→ **WHAT YOU SHOULD DO**
What you return must match the records exactly, line for line.

→ **AVAILABLE DATA**
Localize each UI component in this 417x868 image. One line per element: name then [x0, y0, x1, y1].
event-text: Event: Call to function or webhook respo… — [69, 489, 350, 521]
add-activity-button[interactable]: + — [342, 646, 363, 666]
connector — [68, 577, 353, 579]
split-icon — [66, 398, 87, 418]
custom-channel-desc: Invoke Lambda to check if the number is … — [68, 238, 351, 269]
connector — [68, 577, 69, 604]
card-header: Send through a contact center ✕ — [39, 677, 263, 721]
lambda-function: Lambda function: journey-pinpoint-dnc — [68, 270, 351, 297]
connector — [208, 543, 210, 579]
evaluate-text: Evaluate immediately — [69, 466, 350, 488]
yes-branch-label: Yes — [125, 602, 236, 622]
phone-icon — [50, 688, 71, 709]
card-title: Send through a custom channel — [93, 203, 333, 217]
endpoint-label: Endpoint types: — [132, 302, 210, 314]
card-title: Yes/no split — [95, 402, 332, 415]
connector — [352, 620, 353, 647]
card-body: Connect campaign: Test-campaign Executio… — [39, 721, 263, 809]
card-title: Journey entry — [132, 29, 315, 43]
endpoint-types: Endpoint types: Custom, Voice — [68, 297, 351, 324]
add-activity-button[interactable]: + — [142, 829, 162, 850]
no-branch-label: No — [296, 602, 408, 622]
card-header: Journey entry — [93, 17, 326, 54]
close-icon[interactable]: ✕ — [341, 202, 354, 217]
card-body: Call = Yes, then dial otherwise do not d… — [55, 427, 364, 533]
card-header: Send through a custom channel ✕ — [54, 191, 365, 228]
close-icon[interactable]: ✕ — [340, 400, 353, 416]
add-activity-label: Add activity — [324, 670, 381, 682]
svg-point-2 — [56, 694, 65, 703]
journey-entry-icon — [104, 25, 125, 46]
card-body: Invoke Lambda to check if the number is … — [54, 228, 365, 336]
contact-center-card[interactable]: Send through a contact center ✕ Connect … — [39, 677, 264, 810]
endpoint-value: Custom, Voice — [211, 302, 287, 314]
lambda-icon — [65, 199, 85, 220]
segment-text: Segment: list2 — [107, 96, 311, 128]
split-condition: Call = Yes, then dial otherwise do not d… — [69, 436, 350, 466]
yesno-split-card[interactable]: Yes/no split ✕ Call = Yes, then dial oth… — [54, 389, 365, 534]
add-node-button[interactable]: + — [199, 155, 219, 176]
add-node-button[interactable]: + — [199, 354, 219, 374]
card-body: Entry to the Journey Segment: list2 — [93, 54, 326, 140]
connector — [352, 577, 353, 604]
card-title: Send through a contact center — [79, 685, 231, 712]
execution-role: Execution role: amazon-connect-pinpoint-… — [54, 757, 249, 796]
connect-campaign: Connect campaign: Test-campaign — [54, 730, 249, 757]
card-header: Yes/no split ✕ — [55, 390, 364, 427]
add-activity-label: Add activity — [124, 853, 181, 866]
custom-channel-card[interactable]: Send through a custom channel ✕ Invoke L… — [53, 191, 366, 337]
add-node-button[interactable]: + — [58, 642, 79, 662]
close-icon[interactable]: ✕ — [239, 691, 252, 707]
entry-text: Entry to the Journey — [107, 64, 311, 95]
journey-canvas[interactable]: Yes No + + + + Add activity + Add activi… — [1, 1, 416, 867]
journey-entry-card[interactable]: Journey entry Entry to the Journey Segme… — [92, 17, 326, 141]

→ **EXPECTED ANSWER**
Localize each UI component in this 417x868 image. One line per element: name then [x0, y0, x1, y1].
event-text: Event: Call to function or webhook respo… — [69, 489, 350, 521]
add-activity-button[interactable]: + — [342, 646, 363, 666]
connector — [68, 577, 353, 579]
split-icon — [66, 398, 87, 418]
custom-channel-desc: Invoke Lambda to check if the number is … — [68, 238, 351, 269]
connector — [68, 577, 69, 604]
card-header: Send through a contact center ✕ — [39, 677, 263, 721]
lambda-function: Lambda function: journey-pinpoint-dnc — [68, 270, 351, 297]
connector — [208, 543, 210, 579]
evaluate-text: Evaluate immediately — [69, 466, 350, 488]
yes-branch-label: Yes — [125, 602, 236, 622]
phone-icon — [50, 688, 71, 709]
card-title: Send through a custom channel — [93, 203, 333, 217]
endpoint-label: Endpoint types: — [132, 302, 210, 314]
card-title: Yes/no split — [95, 402, 332, 415]
connector — [352, 620, 353, 647]
card-body: Connect campaign: Test-campaign Executio… — [39, 721, 263, 809]
card-title: Journey entry — [132, 29, 315, 43]
endpoint-types: Endpoint types: Custom, Voice — [68, 297, 351, 324]
add-activity-button[interactable]: + — [142, 829, 162, 850]
no-branch-label: No — [296, 602, 408, 622]
card-header: Journey entry — [93, 17, 326, 54]
close-icon[interactable]: ✕ — [341, 202, 354, 217]
card-body: Call = Yes, then dial otherwise do not d… — [55, 427, 364, 533]
card-header: Send through a custom channel ✕ — [54, 191, 365, 228]
close-icon[interactable]: ✕ — [340, 400, 353, 416]
add-activity-label: Add activity — [324, 670, 381, 682]
svg-point-2 — [56, 694, 65, 703]
journey-entry-icon — [104, 25, 125, 46]
card-body: Invoke Lambda to check if the number is … — [54, 228, 365, 336]
contact-center-card[interactable]: Send through a contact center ✕ Connect … — [39, 677, 264, 810]
endpoint-value: Custom, Voice — [211, 302, 287, 314]
lambda-icon — [65, 199, 85, 220]
segment-text: Segment: list2 — [107, 96, 311, 128]
split-condition: Call = Yes, then dial otherwise do not d… — [69, 436, 350, 466]
yesno-split-card[interactable]: Yes/no split ✕ Call = Yes, then dial oth… — [54, 389, 365, 534]
add-node-button[interactable]: + — [199, 155, 219, 176]
add-node-button[interactable]: + — [199, 354, 219, 374]
card-body: Entry to the Journey Segment: list2 — [93, 54, 326, 140]
connector — [352, 577, 353, 604]
card-title: Send through a contact center — [79, 685, 231, 712]
execution-role: Execution role: amazon-connect-pinpoint-… — [54, 757, 249, 796]
connect-campaign: Connect campaign: Test-campaign — [54, 730, 249, 757]
card-header: Yes/no split ✕ — [55, 390, 364, 427]
add-activity-label: Add activity — [124, 853, 181, 866]
custom-channel-card[interactable]: Send through a custom channel ✕ Invoke L… — [53, 191, 366, 337]
add-node-button[interactable]: + — [58, 642, 79, 662]
close-icon[interactable]: ✕ — [239, 691, 252, 707]
entry-text: Entry to the Journey — [107, 64, 311, 95]
journey-canvas[interactable]: Yes No + + + + Add activity + Add activi… — [1, 1, 416, 867]
journey-entry-card[interactable]: Journey entry Entry to the Journey Segme… — [92, 17, 326, 141]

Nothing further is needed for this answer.